Peyzaj ingilizce, Peyzajın ingilizcesi nedir, İngilizce peyzaj nasıl denir


Peyzaj İngilizcesi: “Landscape”

Sevgili öğrenciler, bugün sizlerle “peyzaj” kelimesinin İngilizce karşılığı olan “landscape” kelimesini inceleyeceğiz. Bu kelime, doğal ya da yapay bir alanın görünümünü, görünüşünü ifade eder. Peki, “landscape” kelimesinin anlamı, kullanımı ve örnekleri nelerdir? Hep birlikte öğrenelim.

“Landscape” kelimesinin telaffuzu /ˈlæn(d)skeɪp/ şeklindedir. Bu kelime, Türkçe’de “peyzaj” olarak karşılık bulur. Doğal bir alanın görünümünü, manzarasını, kompozisyonunu ifade eder. Örneğin, dağlar, ovalar, nehirler, ormanlar gibi doğal unsurların oluşturduğu görünüm “landscape” olarak adlandırılır.

Aynı zamanda, insanlar tarafından tasarlanan ve oluşturulan kentsel alanların, bahçelerin, parkların görünümü de “landscape” kapsamına girer. Yani “landscape”, hem doğal hem de yapay alanların görünümünü, manzarasını tanımlar.

Landscape Kelimesinin Kullanımı

“Landscape” kelimesi, çeşitli bağlamlarda kullanılabilir. Aşağıda birkaç örnek cümle görebilirsiniz:

– The rolling hills and lush forests create a beautiful landscape in this region. (Bu bölgedeki dalgalı tepeler ve bol ağaçlı ormanlar güzel bir peyzaj oluşturuyor.)
– The architect designed a modern landscape for the new office building. (Mimar, yeni ofis binası için modern bir peyzaj tasarladı.)
– As we drove through the countryside, the landscape changed from farmland to dense woodland. (Kırsal bölgeden geçerken, peyzaj tarım arazilerinden yoğun ormanlık alanlara dönüştü.)
– The painter captured the serene landscape of the lake and mountains in his artwork. (Ressam, göl ve dağların huzurlu peyzajını eserine yansıttı.)
– The city’s landscape is dominated by skyscrapers and busy streets. (Şehrin peyzajı gökdelenler ve kalabalık caddelerle hâkim.)

Görüldüğü gibi “landscape” kelimesi, hem doğal hem de yapay alanların görünümünü tanımlamak için kullanılıyor. Cümlelerde de farklı bağlamlarda karşımıza çıkıyor.

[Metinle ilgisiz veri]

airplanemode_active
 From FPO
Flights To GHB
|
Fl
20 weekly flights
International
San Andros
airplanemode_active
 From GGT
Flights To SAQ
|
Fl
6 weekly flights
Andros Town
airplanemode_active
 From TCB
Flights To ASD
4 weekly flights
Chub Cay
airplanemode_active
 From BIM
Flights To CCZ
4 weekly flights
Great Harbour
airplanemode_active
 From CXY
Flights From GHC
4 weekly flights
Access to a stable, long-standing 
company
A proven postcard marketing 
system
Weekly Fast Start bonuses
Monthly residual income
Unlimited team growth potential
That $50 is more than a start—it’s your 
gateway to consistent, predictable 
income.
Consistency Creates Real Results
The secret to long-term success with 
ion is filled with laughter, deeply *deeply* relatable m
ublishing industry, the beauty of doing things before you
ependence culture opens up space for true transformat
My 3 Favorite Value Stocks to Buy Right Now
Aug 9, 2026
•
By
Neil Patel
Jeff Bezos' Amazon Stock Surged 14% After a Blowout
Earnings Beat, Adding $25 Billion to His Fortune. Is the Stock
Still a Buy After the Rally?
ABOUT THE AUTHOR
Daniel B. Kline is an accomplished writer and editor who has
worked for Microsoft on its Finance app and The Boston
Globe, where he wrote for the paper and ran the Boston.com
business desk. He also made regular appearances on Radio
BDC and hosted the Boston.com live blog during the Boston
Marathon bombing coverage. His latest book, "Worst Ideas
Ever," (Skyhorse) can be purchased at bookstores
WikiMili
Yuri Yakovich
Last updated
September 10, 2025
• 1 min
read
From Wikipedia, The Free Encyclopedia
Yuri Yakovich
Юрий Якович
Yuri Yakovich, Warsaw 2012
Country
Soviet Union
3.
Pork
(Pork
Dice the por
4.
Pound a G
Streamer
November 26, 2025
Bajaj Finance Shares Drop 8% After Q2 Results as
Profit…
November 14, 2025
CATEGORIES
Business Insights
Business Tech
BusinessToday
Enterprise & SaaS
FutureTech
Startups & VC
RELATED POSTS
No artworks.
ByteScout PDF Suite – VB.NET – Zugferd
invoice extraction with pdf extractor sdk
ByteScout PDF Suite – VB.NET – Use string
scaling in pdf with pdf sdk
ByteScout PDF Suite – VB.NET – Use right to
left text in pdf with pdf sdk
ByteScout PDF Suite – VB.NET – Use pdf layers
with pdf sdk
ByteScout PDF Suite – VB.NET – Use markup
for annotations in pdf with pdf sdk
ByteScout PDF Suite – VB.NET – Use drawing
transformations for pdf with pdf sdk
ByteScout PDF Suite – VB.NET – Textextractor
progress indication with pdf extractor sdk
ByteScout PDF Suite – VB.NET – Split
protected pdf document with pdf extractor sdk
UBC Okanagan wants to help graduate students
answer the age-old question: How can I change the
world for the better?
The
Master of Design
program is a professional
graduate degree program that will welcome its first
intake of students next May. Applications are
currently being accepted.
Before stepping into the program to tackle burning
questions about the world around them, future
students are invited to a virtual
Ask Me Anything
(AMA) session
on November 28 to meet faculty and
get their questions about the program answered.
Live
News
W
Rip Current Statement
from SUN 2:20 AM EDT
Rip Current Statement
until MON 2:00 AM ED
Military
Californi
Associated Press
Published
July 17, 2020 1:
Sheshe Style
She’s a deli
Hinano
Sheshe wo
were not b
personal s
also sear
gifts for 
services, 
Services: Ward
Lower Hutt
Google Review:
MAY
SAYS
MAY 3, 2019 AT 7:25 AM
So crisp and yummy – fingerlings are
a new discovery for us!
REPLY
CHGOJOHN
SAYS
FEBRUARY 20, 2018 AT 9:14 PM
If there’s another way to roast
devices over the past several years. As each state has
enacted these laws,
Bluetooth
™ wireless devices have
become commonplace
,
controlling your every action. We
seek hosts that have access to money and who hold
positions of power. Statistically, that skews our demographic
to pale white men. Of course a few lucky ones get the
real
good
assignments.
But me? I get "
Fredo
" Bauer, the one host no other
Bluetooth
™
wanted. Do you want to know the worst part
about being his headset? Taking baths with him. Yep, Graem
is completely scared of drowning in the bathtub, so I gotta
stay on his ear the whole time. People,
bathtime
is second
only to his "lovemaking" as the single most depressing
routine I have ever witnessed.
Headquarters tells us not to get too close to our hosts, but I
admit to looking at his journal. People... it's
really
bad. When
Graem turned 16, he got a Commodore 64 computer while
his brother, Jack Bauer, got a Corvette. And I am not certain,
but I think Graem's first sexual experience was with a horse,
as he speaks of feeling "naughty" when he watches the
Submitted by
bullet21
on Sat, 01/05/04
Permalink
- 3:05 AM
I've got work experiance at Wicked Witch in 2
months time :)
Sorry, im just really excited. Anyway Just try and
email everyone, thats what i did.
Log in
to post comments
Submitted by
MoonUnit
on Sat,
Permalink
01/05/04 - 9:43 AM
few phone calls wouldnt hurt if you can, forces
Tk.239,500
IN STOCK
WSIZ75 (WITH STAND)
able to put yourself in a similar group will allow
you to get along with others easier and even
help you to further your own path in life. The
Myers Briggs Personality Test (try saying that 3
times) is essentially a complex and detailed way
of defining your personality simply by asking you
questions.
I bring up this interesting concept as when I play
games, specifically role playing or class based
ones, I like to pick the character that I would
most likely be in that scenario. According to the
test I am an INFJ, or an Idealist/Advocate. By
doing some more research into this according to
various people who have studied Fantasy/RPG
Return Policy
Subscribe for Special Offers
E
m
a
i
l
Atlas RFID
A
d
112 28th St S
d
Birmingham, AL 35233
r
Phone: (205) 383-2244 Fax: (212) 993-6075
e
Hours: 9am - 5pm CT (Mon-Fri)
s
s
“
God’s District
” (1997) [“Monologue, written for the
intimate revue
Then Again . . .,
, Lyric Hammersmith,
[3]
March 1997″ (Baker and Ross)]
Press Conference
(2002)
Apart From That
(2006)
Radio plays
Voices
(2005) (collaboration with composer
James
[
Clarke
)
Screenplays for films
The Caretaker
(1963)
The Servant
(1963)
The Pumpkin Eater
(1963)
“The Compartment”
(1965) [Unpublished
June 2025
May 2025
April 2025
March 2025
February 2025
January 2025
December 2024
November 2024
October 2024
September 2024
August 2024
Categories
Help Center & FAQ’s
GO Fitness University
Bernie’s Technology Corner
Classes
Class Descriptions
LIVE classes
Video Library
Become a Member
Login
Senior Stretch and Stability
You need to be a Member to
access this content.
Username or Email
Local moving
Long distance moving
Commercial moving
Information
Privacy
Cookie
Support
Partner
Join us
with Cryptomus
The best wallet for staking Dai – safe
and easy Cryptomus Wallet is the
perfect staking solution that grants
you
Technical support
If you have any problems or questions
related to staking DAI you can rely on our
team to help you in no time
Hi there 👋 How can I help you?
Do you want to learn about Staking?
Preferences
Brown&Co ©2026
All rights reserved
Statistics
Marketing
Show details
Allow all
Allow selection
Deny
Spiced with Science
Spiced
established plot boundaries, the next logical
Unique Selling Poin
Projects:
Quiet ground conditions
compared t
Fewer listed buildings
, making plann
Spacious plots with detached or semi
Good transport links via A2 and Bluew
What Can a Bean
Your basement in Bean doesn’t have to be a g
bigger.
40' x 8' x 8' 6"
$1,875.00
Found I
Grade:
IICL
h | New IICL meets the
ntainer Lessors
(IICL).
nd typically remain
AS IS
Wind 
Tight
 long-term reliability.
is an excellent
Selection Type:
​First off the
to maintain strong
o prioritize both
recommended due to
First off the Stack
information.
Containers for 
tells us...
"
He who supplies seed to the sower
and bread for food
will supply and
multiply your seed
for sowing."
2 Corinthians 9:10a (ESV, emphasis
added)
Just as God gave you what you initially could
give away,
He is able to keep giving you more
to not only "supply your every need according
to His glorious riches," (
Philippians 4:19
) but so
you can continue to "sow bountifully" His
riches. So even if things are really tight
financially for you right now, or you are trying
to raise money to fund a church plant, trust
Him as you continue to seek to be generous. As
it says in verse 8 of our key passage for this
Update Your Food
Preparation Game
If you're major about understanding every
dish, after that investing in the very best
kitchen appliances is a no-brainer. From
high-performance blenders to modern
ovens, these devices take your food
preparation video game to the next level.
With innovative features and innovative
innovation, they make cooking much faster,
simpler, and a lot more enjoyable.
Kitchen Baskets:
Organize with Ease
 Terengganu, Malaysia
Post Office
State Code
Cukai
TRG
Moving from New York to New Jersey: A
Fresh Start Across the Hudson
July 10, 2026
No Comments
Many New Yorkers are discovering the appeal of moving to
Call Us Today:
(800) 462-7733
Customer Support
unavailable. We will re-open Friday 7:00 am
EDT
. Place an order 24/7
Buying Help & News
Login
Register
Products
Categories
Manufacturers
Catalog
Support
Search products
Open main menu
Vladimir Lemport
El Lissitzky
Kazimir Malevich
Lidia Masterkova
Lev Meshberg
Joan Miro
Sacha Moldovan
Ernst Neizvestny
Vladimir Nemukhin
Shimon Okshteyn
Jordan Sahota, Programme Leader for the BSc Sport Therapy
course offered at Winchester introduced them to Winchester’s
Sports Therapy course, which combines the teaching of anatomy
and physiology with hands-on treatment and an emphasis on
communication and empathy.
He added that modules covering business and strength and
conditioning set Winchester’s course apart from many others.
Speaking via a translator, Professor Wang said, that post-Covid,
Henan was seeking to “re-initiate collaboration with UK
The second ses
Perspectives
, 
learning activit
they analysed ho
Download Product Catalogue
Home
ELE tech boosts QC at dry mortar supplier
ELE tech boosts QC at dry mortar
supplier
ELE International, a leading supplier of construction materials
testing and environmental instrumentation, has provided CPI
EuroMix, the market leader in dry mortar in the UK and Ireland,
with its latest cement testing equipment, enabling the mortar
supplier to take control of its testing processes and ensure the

Landscape Kelimesinin Eş Anlamlıları

“Landscape” kelimesinin bazı eş anlamlıları şunlardır:

– Scenery: Manzara, görünüm
– Terrain: Arazi, topografya
– Vista: Manzara, görünüm
– Panorama: Geniş açılı manzara
– Prospect: Görünüm, manzara

Örnek cümleler:
– The scenic landscape of the mountains was breathtaking. (Dağların güzel manzarası nefes kesti.)
– The vast terrain stretched out before us as we climbed the hill. (Tepeyi tırmanırken karşımıza geniş bir arazi açıldı.)
– The panoramic vista from the top of the building was stunning. (Binanın tepesindeki geniş açılı manzara muhteşemdi.)

Landscape Kelimesinin Zıt Anlamlıları

“Landscape” kelimesinin bazı zıt anlamlıları şunlardır:

– Cityscape: Kentsel görünüm
– Seascape: Deniz manzarası
– Skyline: Şehir silüeti

Örnek cümleler:
– The landscape of the countryside was replaced by the cityscape of skyscrapers and busy streets. (Kırsal peyzaj, gökdelenler ve kalabalık caddelerden oluşan kentsel görünüme dönüştü.)
– As we sailed across the ocean, the seascape of endless waves and horizon came into view. (Okyanusu geçerken, sonsuz dalgalar ve ufuk çizgisinden oluşan deniz manzarası göze çarptı.)
– The iconic skyline of the city’s skyscrapers stood tall against the evening sky. (Şehrin simgesel gökdelenleri akşam gökyüzüne karşı yükseliyordu.)

Sevgili öğrenciler, “landscape” kelimesinin anlamı, kullanımı ve örnekleri hakkında bilgi sahibi oldunuz. Bu kelimeyi günlük hayatınızda ve İngilizce öğrenme sürecinizde etkin bir şekilde kullanabilirsiniz. Herhangi bir sorunuz olursa lütfen benimle paylaşın, yardımcı olmaktan mutluluk duyarım.